** Opening Source data block **
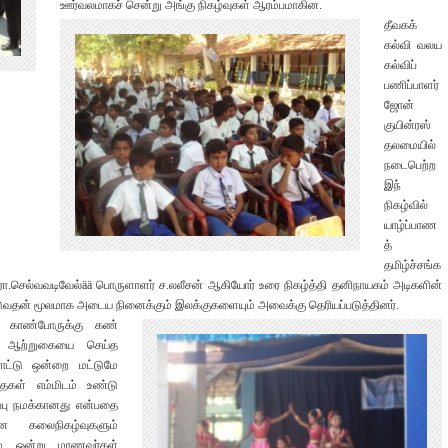
ஊர்வலமாகச் சென்று அங்கு நிகழ்வுகள் ஆரம்பமாகின.
தீவகக்
கல்வி வலய
கல்விப்
பணிப்பாளர்
ஜோன்
குயின்ரஸ்
தலமையில்
நடைபெற்ற
இந்
நிகழ்வில்
யாழ்ப்பாண
த்
தமிழ்ச்சங்க
 இரா.செல்வவடிவேல்ää பொருளாளர் ச.லலீசன் ஆகியோர் உரை நிகழ்த்தி தனிநாயகம் அடிகளின்
ுவதன் மூலமாக அடைய நினைக்கும் இலக்குகளையும் அவைக்கு தெரியப்படுத்தினர்.
க காண்போருக்கு கண்
்கு ஆற்றுகையை செய்த
ாட்டு ஒன்றை மட்டுமே
தைகள் எம்மிடம் உண்டு
்பு நமக்கானது என்பதை
ை கலைநிகழ்வுகளும்
ம் ஒன்று மாணவர்கள்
** Closing Source data block **
→ Task objective: Restate the material above word for word, omitting the pictures.

→ Written solution:
ஊர்வலமாகச் சென்று அங்கு நிகழ்வுகள் ஆரம்பமாகின.
தீவகக்
கல்வி வலய
கல்விப்
பணிப்பாளர்
ஜோன்
குயின்ரஸ்
தலமையில்
நடைபெற்ற
இந்
நிகழ்வில்
யாழ்ப்பாண
த்
தமிழ்ச்சங்க
 இரா.செல்வவடிவேல்ää பொருளாளர் ச.லலீசன் ஆகியோர் உரை நிகழ்த்தி தனிநாயகம் அடிகளின்
ுவதன் மூலமாக அடைய நினைக்கும் இலக்குகளையும் அவைக்கு தெரியப்படுத்தினர்.
க காண்போருக்கு கண்
்கு ஆற்றுகையை செய்த
ாட்டு ஒன்றை மட்டுமே
தைகள் எம்மிடம் உண்டு
்பு நமக்கானது என்பதை
ை கலைநிகழ்வுகளும்
ம் ஒன்று மாணவர்கள்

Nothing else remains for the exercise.